The headquarter renovations will cost $26 million, as the building expands by three stories. God's Love raised a significant amount to fund its expansion—including a $5 million gift from fashion mogul Michael Kors, who will allow the building to be named after him. The $4 million sale of building's air rights to the Quinlan Development Group gave the nonprofit its final push and allowed them to construct a 3,360 square-foot roof garden. In the exchange, Quinlan demanded that its residents have unrestricted access to the nonprofit's open air spaces, including the terrace and roof garden.

"There is something so profoundly cynical that a public open space requirement be fulfilled by providing a nonprofit's roof garden to people who are going to be living in $3 million luxury condos," Micki McGee, a Sullivan Street resident told the NYT.

McGee and other members of the South Village Neighbors group raised $3,400 for a land-use attorney to protest the legality of the air rights sale. Without these rights, the Quinlan Development building would have to be much slimmer—though its height of 14 stories was always part of the property rights.

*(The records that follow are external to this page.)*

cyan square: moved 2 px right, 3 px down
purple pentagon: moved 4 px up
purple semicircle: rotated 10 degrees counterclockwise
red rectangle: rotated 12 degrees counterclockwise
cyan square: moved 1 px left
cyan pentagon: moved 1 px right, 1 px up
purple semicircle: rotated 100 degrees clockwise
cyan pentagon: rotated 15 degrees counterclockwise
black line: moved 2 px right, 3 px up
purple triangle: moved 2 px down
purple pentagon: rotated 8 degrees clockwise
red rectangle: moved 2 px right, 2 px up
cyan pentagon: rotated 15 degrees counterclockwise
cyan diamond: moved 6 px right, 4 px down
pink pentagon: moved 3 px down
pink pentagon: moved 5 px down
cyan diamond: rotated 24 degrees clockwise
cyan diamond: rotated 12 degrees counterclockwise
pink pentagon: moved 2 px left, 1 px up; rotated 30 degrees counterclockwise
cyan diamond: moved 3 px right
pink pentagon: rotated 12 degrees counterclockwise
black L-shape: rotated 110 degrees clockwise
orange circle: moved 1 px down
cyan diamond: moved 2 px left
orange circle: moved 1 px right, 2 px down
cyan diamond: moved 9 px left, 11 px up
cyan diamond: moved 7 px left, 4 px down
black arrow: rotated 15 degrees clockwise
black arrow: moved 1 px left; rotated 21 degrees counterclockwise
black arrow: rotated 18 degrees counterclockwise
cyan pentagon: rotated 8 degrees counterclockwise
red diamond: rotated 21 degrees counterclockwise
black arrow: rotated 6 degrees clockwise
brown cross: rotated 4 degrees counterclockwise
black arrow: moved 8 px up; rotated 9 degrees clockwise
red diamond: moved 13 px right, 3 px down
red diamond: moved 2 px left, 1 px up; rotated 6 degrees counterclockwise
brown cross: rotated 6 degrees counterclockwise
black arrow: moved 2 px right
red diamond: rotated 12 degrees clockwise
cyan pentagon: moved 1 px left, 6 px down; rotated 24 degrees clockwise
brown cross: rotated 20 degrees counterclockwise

The city sold the location to God's Love in 1993 for $570,000—about half of its then-estimated market value. The deed carried restrictions, which effectively meant the charity couldn't sell the property at market value. The air rights, or the right to build additional square feet of undeveloped height or bulk, were not specifically restricted. It was a case of luck and happenstance the charity was able to find a developer next door to purchase the air rights. Soho residents have organized to protest the sale of the air rights as a loophole.